Equivalence of exterior algebra definitions

Question

For a finite-dimensional vector space $V$, let $A$ be the subspace of $V\otimes V$ generated by all elements of the form $v\otimes v$ for some $v\in V$ and let $B$ be the subspace generated by all elements of the form $v\otimes w+w\otimes v$. I then learned that I can define $$V\wedge V:=V\otimes V/A$$ or $$V\wedge V:=V\otimes V/B$$ I was told that this equivalence only held when the field that $V$ is over is not of characteristic two. I believe the problem arises when one tries to show that $A\subset B$. Could someone shed light on this?

Answer 1

You're right that the problem arises when you try to show $A\subseteq B$.

To show $B\subseteq A$ we note that for arbitrary $v$ and $w$, the tensors $v\otimes v$,$w\otimes w$ and $(v+w)\otimes (v+w)$ are all in $A$. Since $A$ is a subspace, it also contains

$$(v+w)\otimes (v+w) -v\otimes v - w\otimes w=v\otimes w+w\otimes v,$$

and so $B\subseteq A$.

To show $A\subseteq B$ when the characteristic isn't $2$, note that for arbitrary $v$, $2v\otimes v$ is in $B$ (by setting $v=w$ in $v\otimes w+w\otimes v$). So when $2$ is invertible we have that $v\otimes v$ is in $B$.
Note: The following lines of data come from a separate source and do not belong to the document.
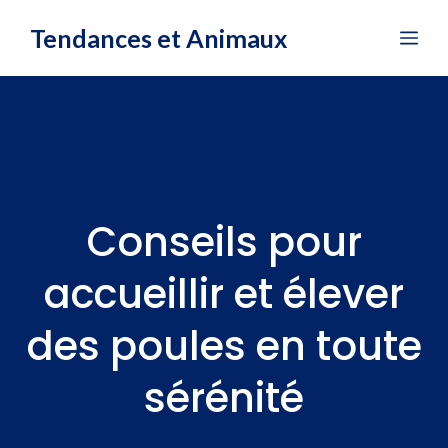
Aller
Tendances et Animaux
Me
au
contenu
Conseils pour
accueillir et élever
des poules en toute
sérénité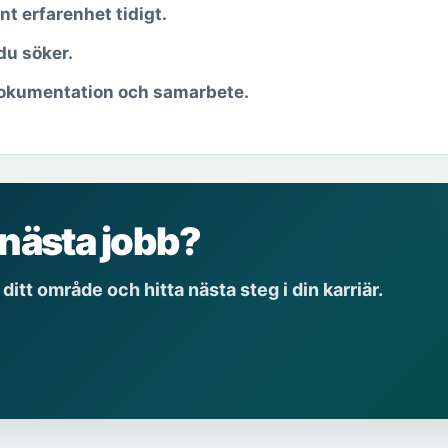
nt erfarenhet tidigt.
du söker.
dokumentation och samarbete.
 nästa jobb?
ditt område och hitta nästa steg i din karriär.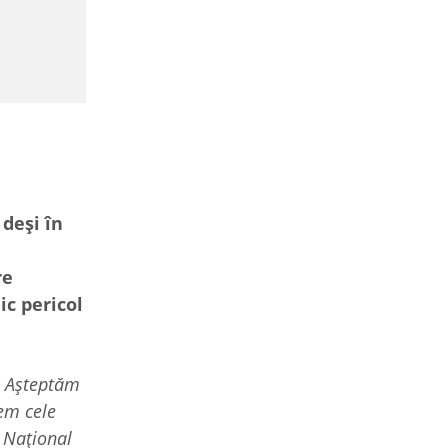
deși în
re
ic pericol
.) Așteptăm
vem cele
 Național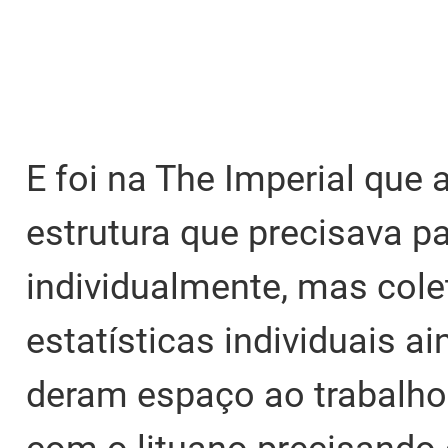
E foi na The Imperial que
estrutura que precisava pa
individualmente, mas cole
estatísticas individuais 
deram espaço ao trabalho 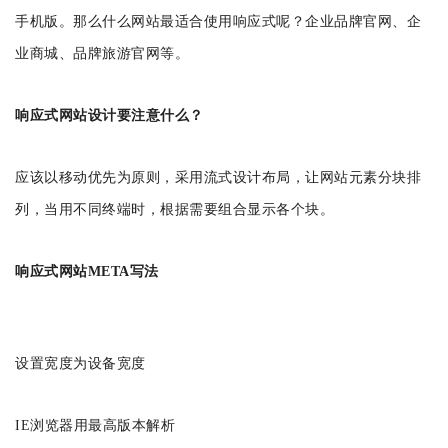
手机版。那么什么网站最适合使用响应式呢？企业品牌官网、企
业商城、品牌旅游官网等。
响应式网站设计要注意什么？
应该以移动优先为原则，采用流式设计布局，让网站元素分块排
列，当用不同终端时，根据需要组合显示各个块。
响应式网站META写法
设置宽度为设备宽度
IE浏览器用最高版本解析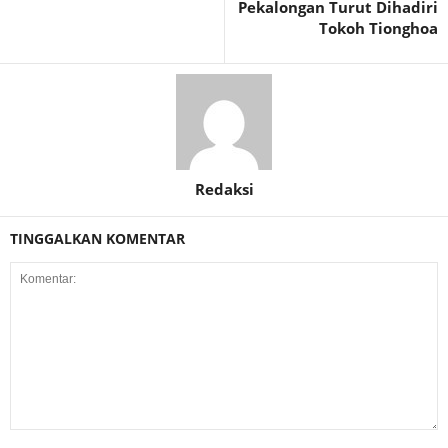
Pekalongan Turut Dihadiri
Tokoh Tionghoa
Redaksi
TINGGALKAN KOMENTAR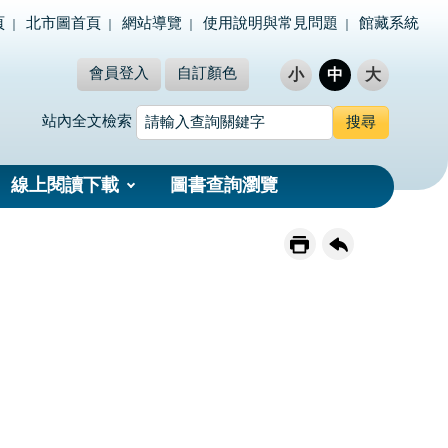
頁
北市圖首頁
網站導覽
使用說明與常見問題
館藏系統
會員登入
自訂顏色
小
中
大
站內全文檢索
線上閱讀下載
圖書查詢瀏覽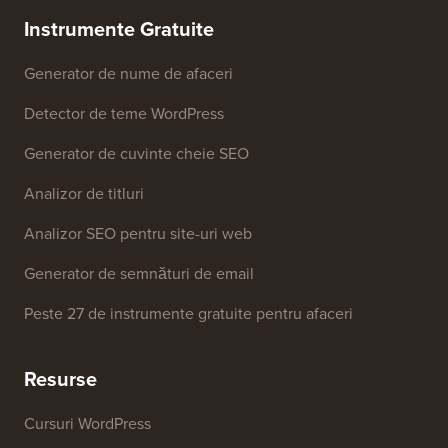
Instrumente Gratuite
Generator de nume de afaceri
Detector de teme WordPress
Generator de cuvinte cheie SEO
Analizor de titluri
Analizor SEO pentru site-uri web
Generator de semnături de email
Peste 27 de instrumente gratuite pentru afaceri
Resurse
Cursuri WordPress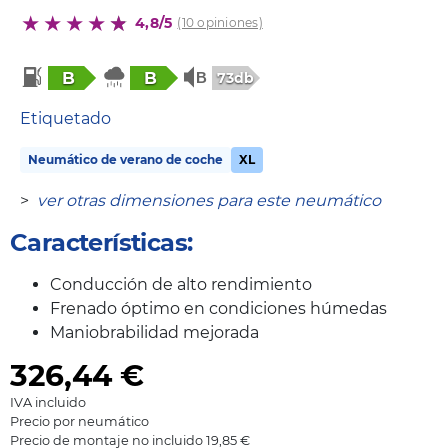
4,8/5
(10 opiniones)
B
B
73db
Etiquetado
Neumático de verano de coche
XL
>
ver otras dimensiones para este neumático
Características:
Conducción de alto rendimiento
Frenado óptimo en condiciones húmedas
Maniobrabilidad mejorada
326,44
€
IVA incluido
Precio por neumático
Precio de montaje no incluido 19,85 €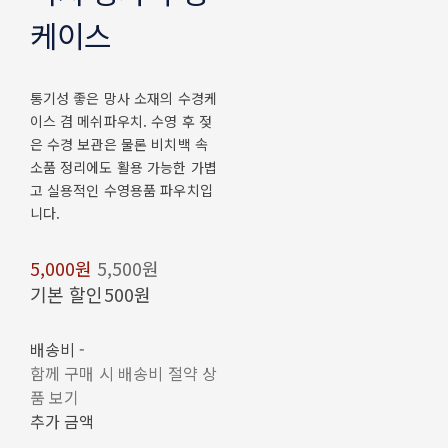
케이스
통기성 좋은 망사 소재의 수경케
이스 겸 메쉬파우치. 수영 후 젖
은 수경 보관은 물론 비치백 속
소품 정리에도 활용 가능한 가볍
고 실용적인 수영용품 파우치입
니다.
5,000원
5,500원
기본 할인
500원
배송비
-
함께 구매 시 배송비 절약 상
품 보기
추가 금액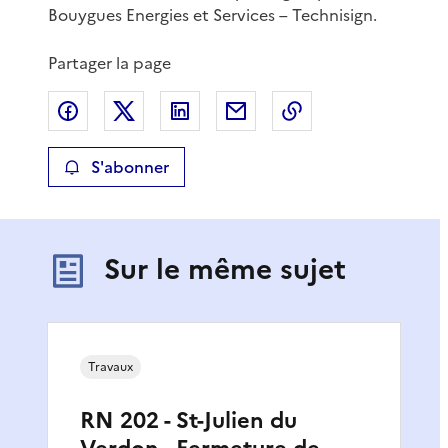
Bouygues Energies et Services – Technisign.
Partager la page
Partager sur Facebook
Partager sur X
Partager sur LinkedIn
Partager par email
Copier le lien de 
S'abonner
Sur le même sujet
Travaux
RN 202 - St-Julien du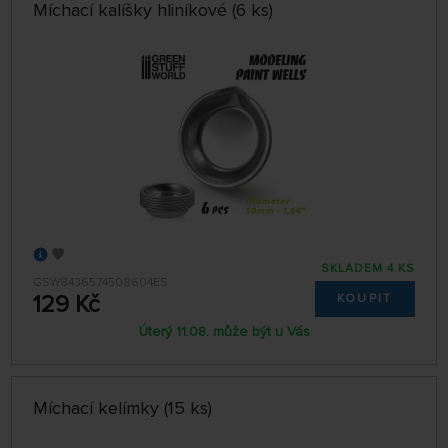
Míchací kalíšky hliníkové (6 ks)
SKLADEM 4 KS
GSW8436574508604ES
129 Kč
KOUPIT
Úterý 11.08. může být u Vás
Míchací kelímky (15 ks)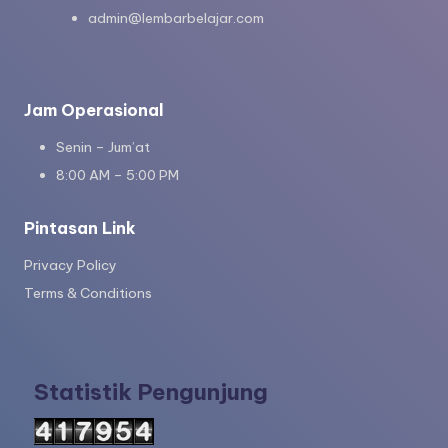
admin@lembarbelajar.com
Jam Operasional
Senin – Jum’at
8:00 AM – 5:00 PM
Pintasan Link
Privacy Policy
Terms & Conditions
Statistik Pengunjung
In characteristic $2$ we in fact have that $v\otimes v$ is never in $B$ when $v$ is nonzero. To see this, pick some covector $\theta$ such that $\theta(v)=1$. Then consider the map $\theta\otimes\theta$. It sends any vector of the form $u\otimes w+w\otimes u$ to $\theta(u)\theta(w)+\theta(w)\theta(u)=2\theta(u)\theta(w)=0$, and so it sends all of $B$ to $0$. But $(\theta\otimes\theta)(v\otimes v)=\theta(v)\theta(v)=1$.